Q: The drives have to be the same capacity?
A: RAID uses the size of the smallest drive across all devices in the array.

This means that if you have five mismatched drives in an array, the capacity of the lowest one is what is used across all of them. So, for example, if you have 1.2TB, 1.5TB, 2TB, 2TB and 3TB drives in an array, your array calculation would be all of 5x 1.2TB only. So in RAID 5 this would give you 4.8TB usable capacity and in RAID 6 3.6TB usable.

Q: What about capacity when replacing a drive and they do not match?
A: A new drive replacing a failed one in an array must be as large or larger in capacity or the drive cannot be used.

Be careful, different drives round up or down or calculate stated sizes differently. If you are working with identical drives, you have nothing to be concerned about. If you use a new drive that is clearly larger than the old drives in the array, you should be fine except for the mismatched performance and reliability notes above. But the big danger is using a different but "same size" drive as a replacement as different drives are reported differently and a "matched" drive that is even one block smaller than the existing ones in the array will cause the drive to be unusable as a replacement.

dafyre

"and they all way for the slowest drive"... they all wait... ?

Dashrender

Should we toss in there

we want identical, matched, different batch produced drives for our RAID ...

scottalanmiller

@dafyre said in Matching Drives for RAID:

"and they all way for the slowest drive"... they all wait... ?

They wait all the way.

scottalanmiller

Added some additional capacity details to this today.

MattSpeller

@scottalanmiller said in Matching Drives for RAID:

*Under the Hood: RAID arrays effectively use all of their devices in lock step. Whether you have two drives or eighty in your array, all of them go and look for one block of data together and they all way for the slowest drive in the array to return its block before continuing on. When all drives are identical, they all read and write at the same time and we basically get full performance from every device.

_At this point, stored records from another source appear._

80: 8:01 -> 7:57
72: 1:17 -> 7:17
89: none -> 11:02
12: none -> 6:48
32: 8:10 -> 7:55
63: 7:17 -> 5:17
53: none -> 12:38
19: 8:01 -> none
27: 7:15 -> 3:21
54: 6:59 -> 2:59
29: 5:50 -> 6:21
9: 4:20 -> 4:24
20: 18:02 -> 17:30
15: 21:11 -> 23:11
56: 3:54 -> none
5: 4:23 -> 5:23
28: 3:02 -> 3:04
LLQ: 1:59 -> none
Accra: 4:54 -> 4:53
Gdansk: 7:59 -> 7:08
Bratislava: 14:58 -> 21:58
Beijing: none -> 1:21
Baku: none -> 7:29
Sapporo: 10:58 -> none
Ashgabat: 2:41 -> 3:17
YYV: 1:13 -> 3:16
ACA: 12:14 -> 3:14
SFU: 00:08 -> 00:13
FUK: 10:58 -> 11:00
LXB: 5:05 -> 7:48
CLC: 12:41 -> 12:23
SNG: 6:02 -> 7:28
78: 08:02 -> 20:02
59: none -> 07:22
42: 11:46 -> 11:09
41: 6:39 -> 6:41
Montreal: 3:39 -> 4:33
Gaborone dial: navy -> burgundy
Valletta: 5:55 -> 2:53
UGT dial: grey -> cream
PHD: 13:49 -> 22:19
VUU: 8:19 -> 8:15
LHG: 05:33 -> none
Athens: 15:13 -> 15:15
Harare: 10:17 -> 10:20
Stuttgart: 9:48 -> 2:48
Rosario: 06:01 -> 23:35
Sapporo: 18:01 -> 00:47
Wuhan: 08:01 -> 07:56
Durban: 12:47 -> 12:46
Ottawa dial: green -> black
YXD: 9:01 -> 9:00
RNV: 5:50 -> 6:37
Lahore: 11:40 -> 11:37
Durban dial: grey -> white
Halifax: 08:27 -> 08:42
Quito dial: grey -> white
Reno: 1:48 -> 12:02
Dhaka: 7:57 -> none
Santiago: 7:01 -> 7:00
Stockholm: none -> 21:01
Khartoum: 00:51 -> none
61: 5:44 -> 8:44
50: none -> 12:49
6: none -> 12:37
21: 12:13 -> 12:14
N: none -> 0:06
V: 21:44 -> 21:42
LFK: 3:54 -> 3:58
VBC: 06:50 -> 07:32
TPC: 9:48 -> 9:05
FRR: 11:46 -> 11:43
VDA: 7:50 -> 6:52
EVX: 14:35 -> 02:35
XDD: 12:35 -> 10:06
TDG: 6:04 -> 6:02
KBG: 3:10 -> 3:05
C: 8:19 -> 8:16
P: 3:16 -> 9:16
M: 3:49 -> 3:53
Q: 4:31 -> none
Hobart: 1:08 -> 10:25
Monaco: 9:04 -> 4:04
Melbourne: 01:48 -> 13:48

A minor change to be more accurate

*Under the Hood: RAID arrays effectively use all of their devices in lock step. Whether you have two drives or eighty in your array, all of them go and look for one block of data together and they all wait for the slowest drive in the array to return its block before continuing on. When all drives are identical makes and models, the differences are much smaller between them and we get closer to full performance from every device.